He'd picked up on my new sense of nervousness when he drove and put two and two together and immediately slowed down. I had given him a grateful look and he'd smiled back at me with understanding eyes.

The morning of Edward's birthday came round fast. I was suddenly very nervous about giving him his gift and as to when to give him it. I decided to give him it when we were ready to go out.

I spent a couple of hours getting ready. I suddenly wanted to look good for my husband; especially tonight. I'd showered, dried my hair off slightly before sculpting it up into a bunch of barrel curls just above the nape of my neck. I had found out the hair combs my parents had given my as a wedding gift, and placed them in my hair just above the curly knot. It was smoothed back all the way from the front to under the elaborate bun at the back with a sweep of hair partly over my forehead pulled back and pinned under the bun too.

I had a simple solitaire diamond necklace delicately adorning my throat; my mom had bought it as a gift for my seventeenth birthday but I only wore it occasionally as I was afraid to break it. My makeup was kept simple, a little silver eye shadow, a small amount of liner and mascara and a sheer gloss on my lips just a shade darker than their natural colour. I was as ready as I was ever going to be.

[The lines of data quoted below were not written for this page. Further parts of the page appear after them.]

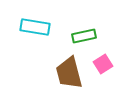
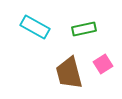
cyan rectangle: rotated 20 degrees clockwise
green rectangle: moved 7 px up
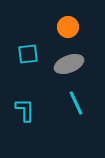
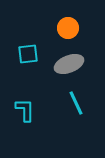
orange circle: moved 1 px down
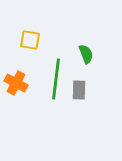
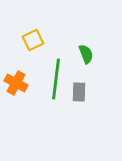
yellow square: moved 3 px right; rotated 35 degrees counterclockwise
gray rectangle: moved 2 px down
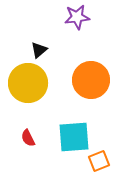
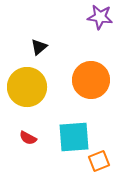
purple star: moved 23 px right; rotated 15 degrees clockwise
black triangle: moved 3 px up
yellow circle: moved 1 px left, 4 px down
red semicircle: rotated 36 degrees counterclockwise
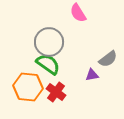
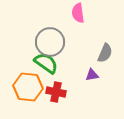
pink semicircle: rotated 24 degrees clockwise
gray circle: moved 1 px right
gray semicircle: moved 3 px left, 6 px up; rotated 30 degrees counterclockwise
green semicircle: moved 2 px left, 1 px up
red cross: rotated 24 degrees counterclockwise
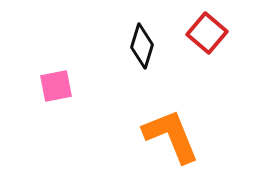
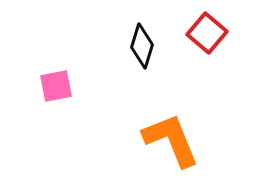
orange L-shape: moved 4 px down
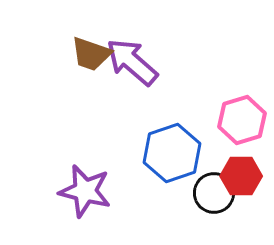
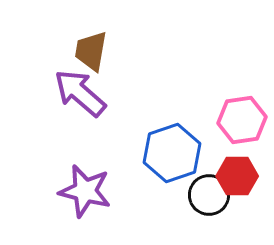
brown trapezoid: moved 3 px up; rotated 81 degrees clockwise
purple arrow: moved 52 px left, 31 px down
pink hexagon: rotated 9 degrees clockwise
red hexagon: moved 4 px left
black circle: moved 5 px left, 2 px down
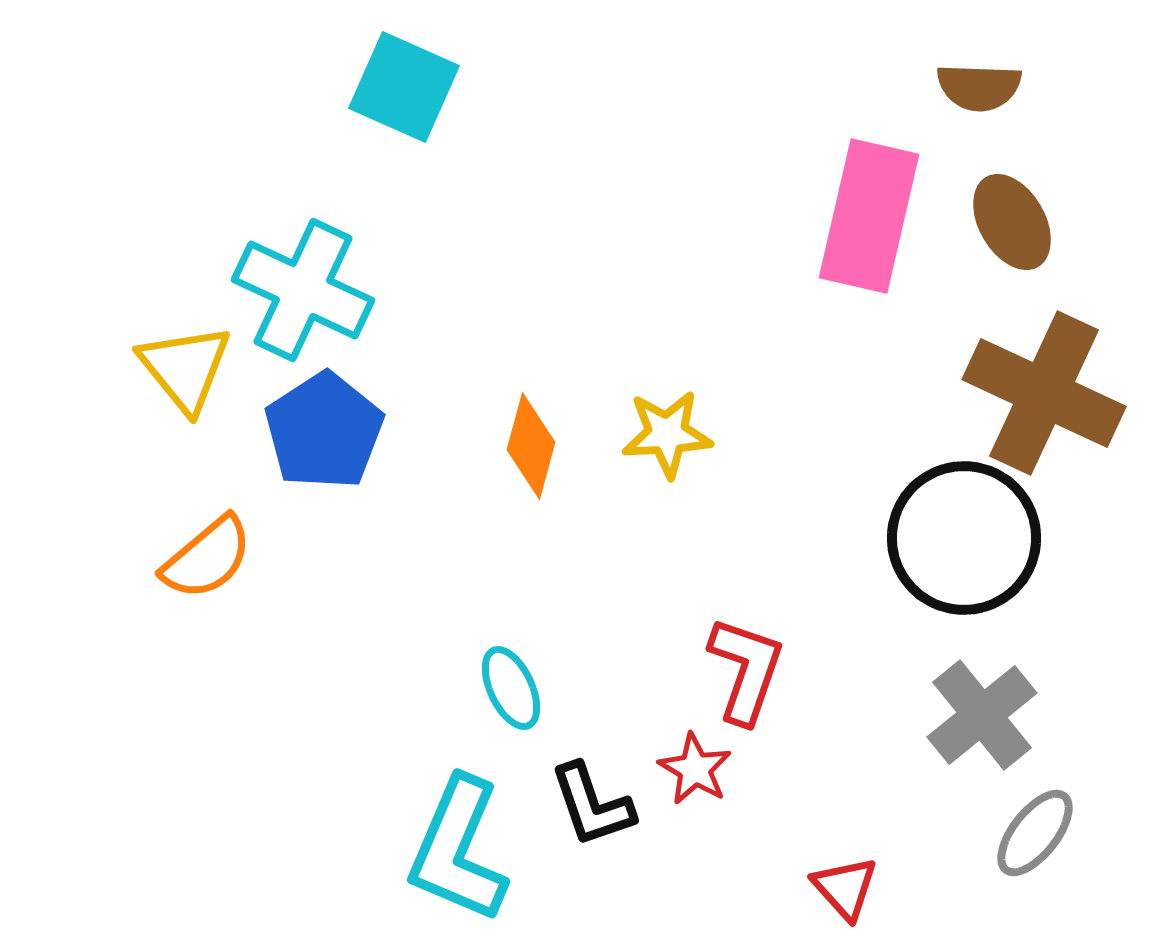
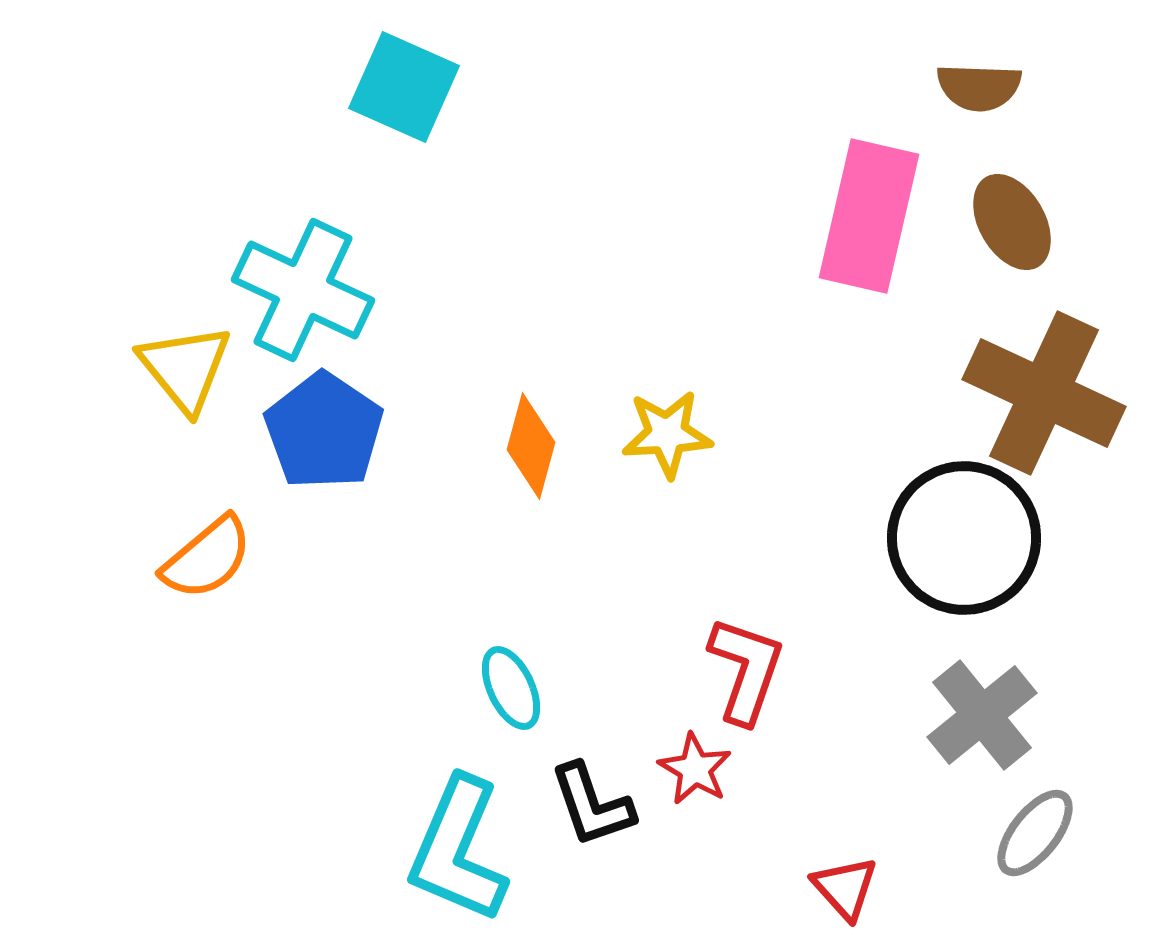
blue pentagon: rotated 5 degrees counterclockwise
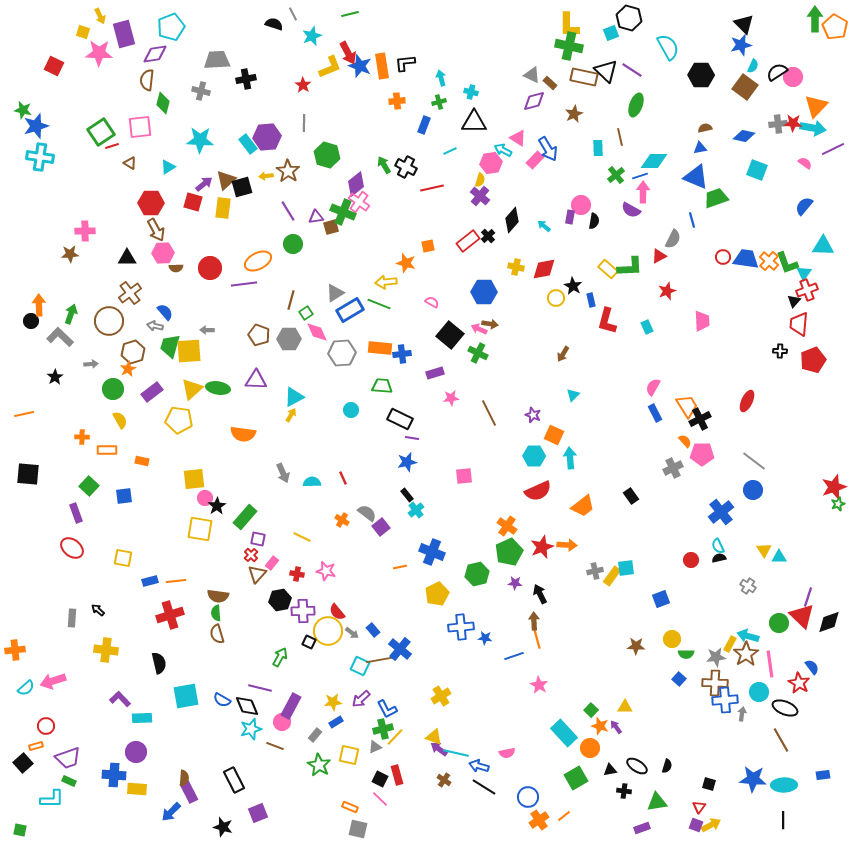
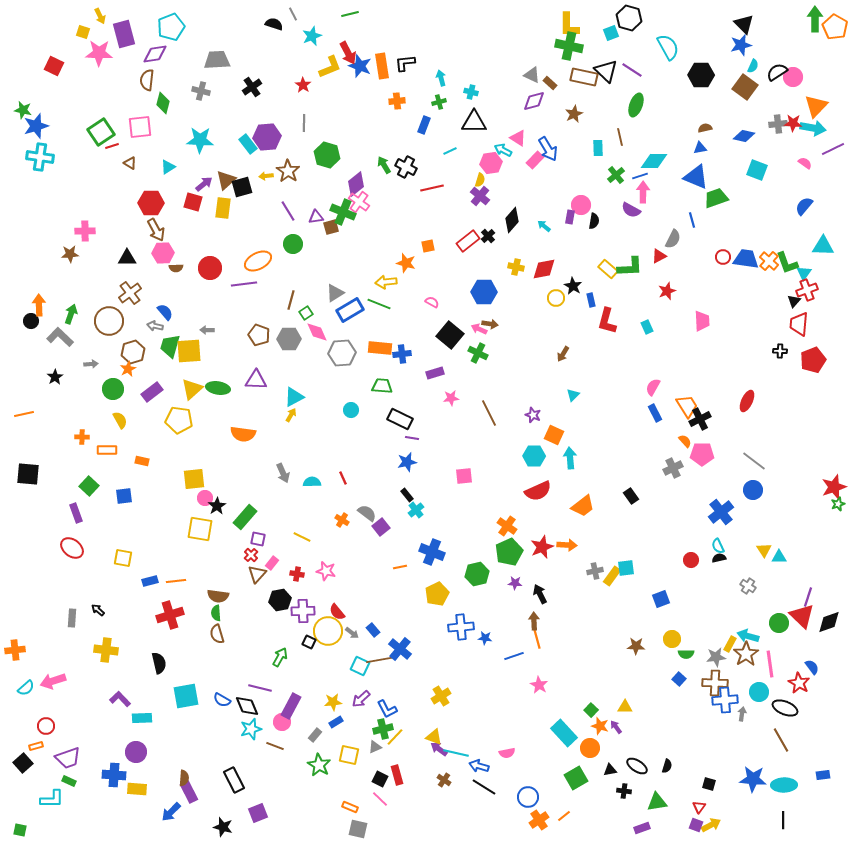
black cross at (246, 79): moved 6 px right, 8 px down; rotated 24 degrees counterclockwise
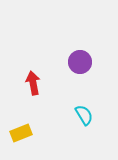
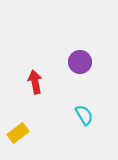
red arrow: moved 2 px right, 1 px up
yellow rectangle: moved 3 px left; rotated 15 degrees counterclockwise
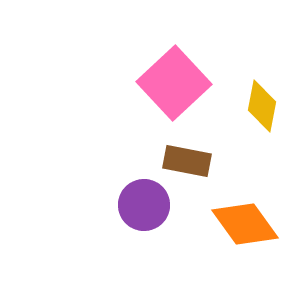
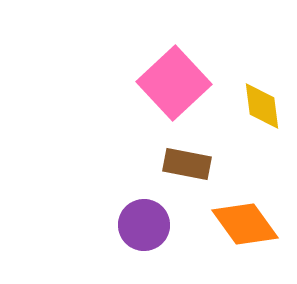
yellow diamond: rotated 18 degrees counterclockwise
brown rectangle: moved 3 px down
purple circle: moved 20 px down
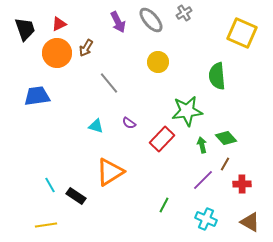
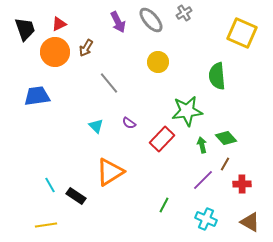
orange circle: moved 2 px left, 1 px up
cyan triangle: rotated 28 degrees clockwise
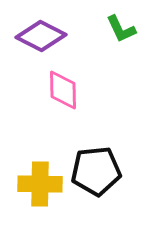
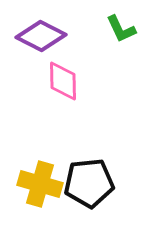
pink diamond: moved 9 px up
black pentagon: moved 7 px left, 12 px down
yellow cross: rotated 15 degrees clockwise
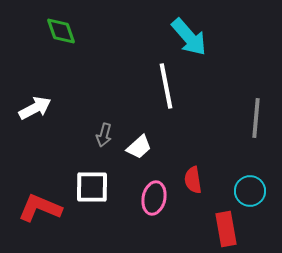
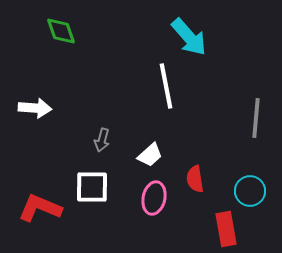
white arrow: rotated 32 degrees clockwise
gray arrow: moved 2 px left, 5 px down
white trapezoid: moved 11 px right, 8 px down
red semicircle: moved 2 px right, 1 px up
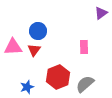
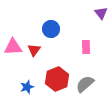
purple triangle: rotated 32 degrees counterclockwise
blue circle: moved 13 px right, 2 px up
pink rectangle: moved 2 px right
red hexagon: moved 1 px left, 2 px down
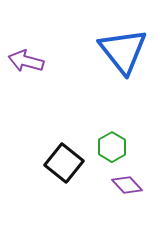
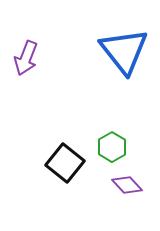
blue triangle: moved 1 px right
purple arrow: moved 3 px up; rotated 84 degrees counterclockwise
black square: moved 1 px right
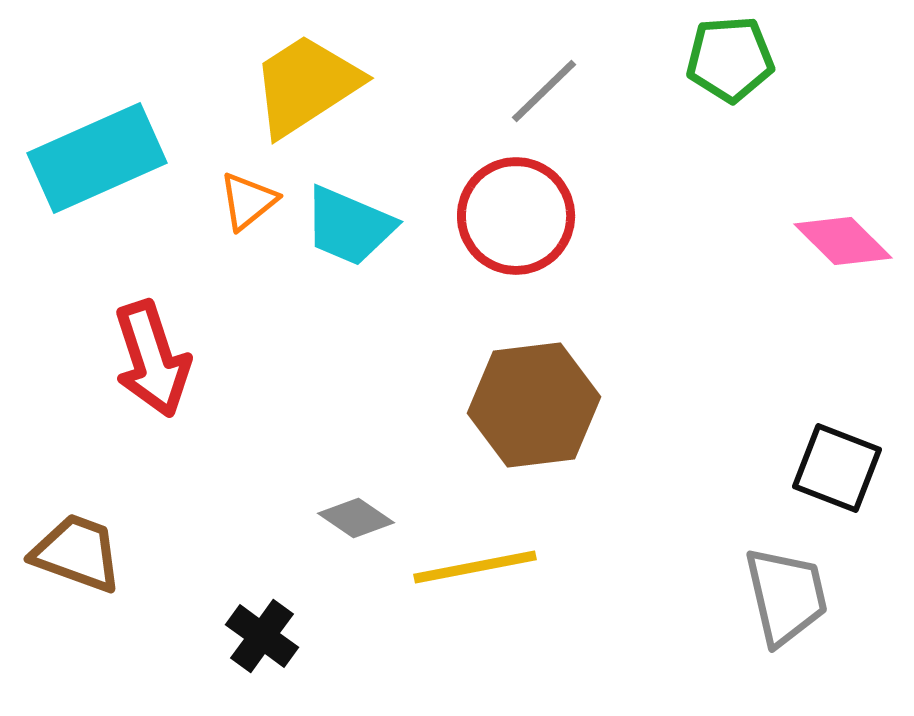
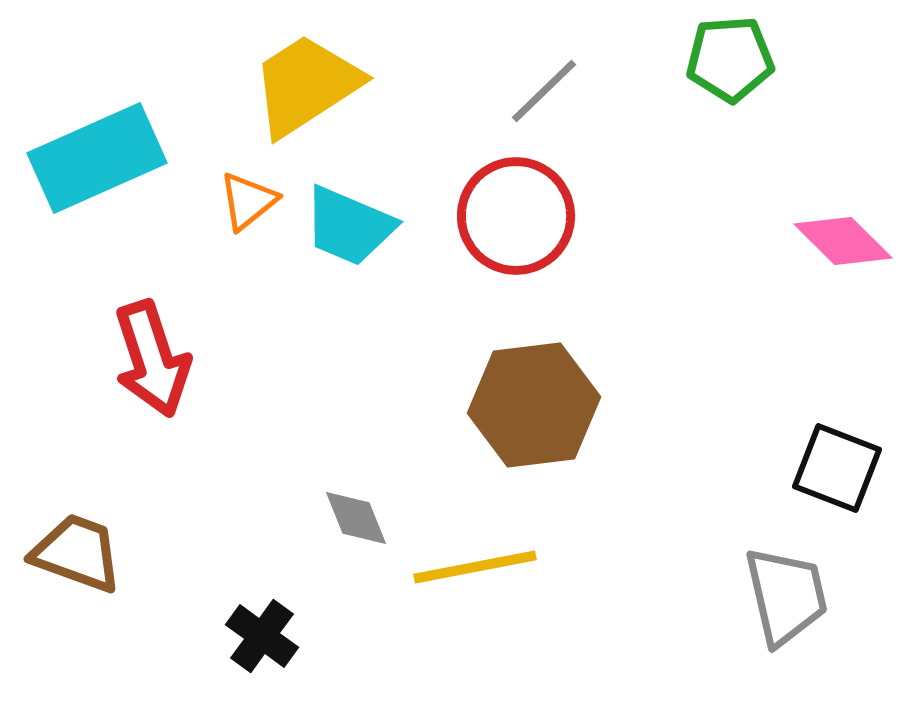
gray diamond: rotated 34 degrees clockwise
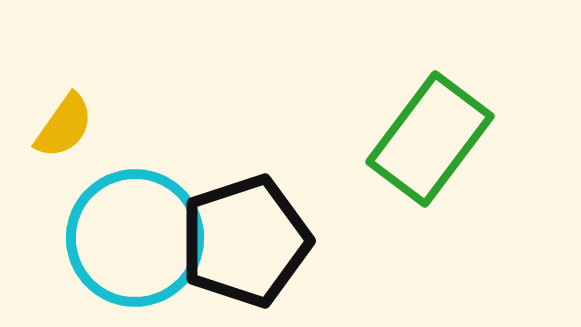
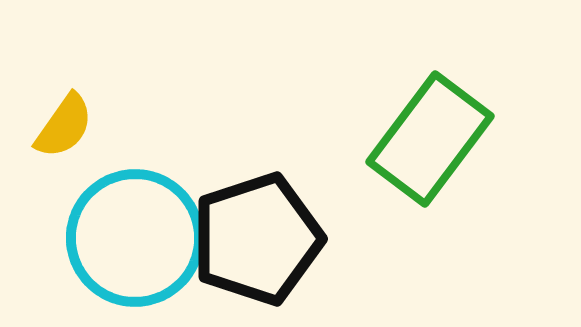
black pentagon: moved 12 px right, 2 px up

I nervously made my way down the staircase, watching my feet as I went. I hadn't noticed Emmet, Rose and Jazz waiting by the front door. Emmet and Jazz's mouths dropped as they watched me descend.

"Bella?" Rose smiled at me, looking a little surprised.

"What's with the dumb stuck thoughts" Edward asked as he made his way over to get ready to leave; the others following suit.

Edward's POV

Wow! No, that didn't cover it!

I watched my wife walking towards me from the bottom of the staircase in complete awe. I wasn't sure if I had a word in my extensive vocabulary to describe how she looked. Her dress flowed effortlessly over her body, fitting perfectly; blue of course. She looked exquisite; beyond that!

"Bella, you look beautiful!" Esme had praised her._ Say something Edward! _She added privately just for me.

"Bella!" I walked the last couple of feet separating us and wrapped my arms around her tiny waist. "You look devastatingly beautiful!" I leaned down and kissed her cheek as she blushed at my comment.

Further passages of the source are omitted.